Science

East Antarctica Has Way More Earthquakes Than Scientists Realized

The continent has been rumbling this whole time.

East Antarctica is the coldest place on Earth. It is permanently covered in ice; there are no trees or shrubs, just bits of lichens, moss, and clinging algae. The idea that humans may not want to kick it there — or even think about it — is pardonable. But by avoiding the Earth’s icebox, a team of researchers argue a new Nature Geoscience paper, we’ve also ignored the massive continent’s terrifying geology: The frozen wasteland, they write, has earthquakes — and lots of them.

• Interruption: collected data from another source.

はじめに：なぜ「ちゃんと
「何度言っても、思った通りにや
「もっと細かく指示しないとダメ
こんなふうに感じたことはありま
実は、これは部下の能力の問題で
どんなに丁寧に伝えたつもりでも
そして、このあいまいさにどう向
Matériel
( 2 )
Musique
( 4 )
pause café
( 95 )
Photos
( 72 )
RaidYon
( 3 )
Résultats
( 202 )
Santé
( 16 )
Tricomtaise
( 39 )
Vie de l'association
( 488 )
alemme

Until recently, they explain in their paper, the geologic structure and tectonic activity of East Antartica were relatively unknown. The first earthquake there was recorded in 1982, and only eight earthquakes have been reported since. Scientists had accepted the theory that East Antarctica just didn’t really experience earthquakes because its seismic activity was suppressed by the weight of the region’s thick ice. But that assumption, lead author and Drexel University professor Amanda Lough, Ph.D., explains to Inverse, isn’t true.

“East Antarctica shows comparable levels of seismicity as other stable cratons,” she says, referring to the geological term for the chunk of the Earth’s crust that makes up a continent’s backbone. “So at least for the East Antarctic Ice Sheet, the presence of a several-kilometer-thick ice sheet is not suppressing seismicity.”

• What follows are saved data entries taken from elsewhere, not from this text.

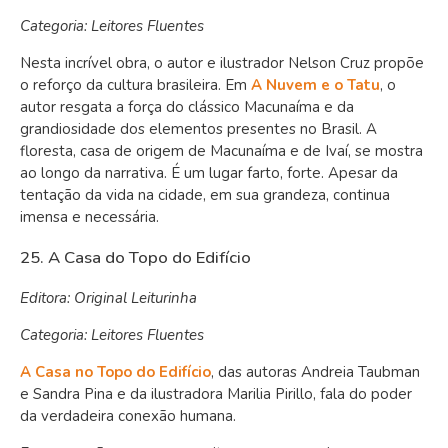
Categoria: Leitores Fluentes
Nesta incrível obra, o autor e ilustrador Nelson Cruz propõe
o reforço da cultura brasileira. Em
A Nuvem e o Tatu
, o
autor resgata a força do clássico Macunaíma e da
grandiosidade dos elementos presentes no Brasil. A
floresta, casa de origem de Macunaíma e de Ivaí, se mostra
ao longo da narrativa. É um lugar farto, forte. Apesar da
tentação da vida na cidade, em sua grandeza, continua
imensa e necessária.
25. A Casa do Topo do Edifício
Editora: Original Leiturinha
Categoria: Leitores Fluentes
A Casa no Topo do Edifício
, das autoras Andreia Taubman
e Sandra Pina e da ilustradora Marilia Pirillo, fala do poder
da verdadeira conexão humana.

A teammate of Lough's, orienting a seismic censor after it was installed in East Antarctica.

Amanda Lough

In their study, Lough and her team did something no team had done before: They paid attention to the continent. In 2009 alone, Lough and her teammates detected 27 intraplate tectonic earthquakes in the interior of East Antarctica using a system of linked seismometers arranged in regular geometric patterns known as a seismic array. These quakes, she says, mark the first locally recorded seismicity in the region. It isn’t that East Antarctica is experiencing more quakes than it did in the past, when only eight had been observed: It’s that these 2.1- to 3.9-magnitude rockers are actually being recorded. “The seismicity would have always been there,” explains Lough, “but without seismic instruments in the area we are unable to detect it.”

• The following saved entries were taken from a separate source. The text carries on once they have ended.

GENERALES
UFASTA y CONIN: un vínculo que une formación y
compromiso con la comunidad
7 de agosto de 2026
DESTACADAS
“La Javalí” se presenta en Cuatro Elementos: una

For Lough and her team, setting up this seismic array system, the first winter-through-summer system to be set up in the region, meant living in the harsh Arctic environment and digging out runways to fly from point to point. Most of the seismic activity was recorded in basins near the Gumburtsev Subglacial Mountains, which the team believes are a part of an ancient continental rift system. Little activity was recorded outside the rifts, which is in line with previous research on seismic events: 52 percent of earthquakes are thought to occur in rifted crust. In a statement released Monday, Lough explained that the rifts “provide zones of weakness that enable faulting to occur more easily,” so it’s likely that seismic activity emerges when rifts are already weak.

The Global Seismographic Network.

IRIS

The new Antarctic data contributes to our continually growing understanding of the planet’s tectonic plates. The Global Seismic Network tracks seismic activity in real time via 150 stations around Earth, but there are still some holes in its coverage. Antarctica is far from the final frontier of seismicity research as there’s still the world’s oceans, which casually cover 71 percent of the planet but aren’t exactly the easiest place to set up instrumentation.

“We have the broad picture understanding of the plates, boundaries, and how they interact down quite well — now we’re working towards understanding the smaller details,” says Lough. “We’re trying to understand the details of what makes one continent different from the others.”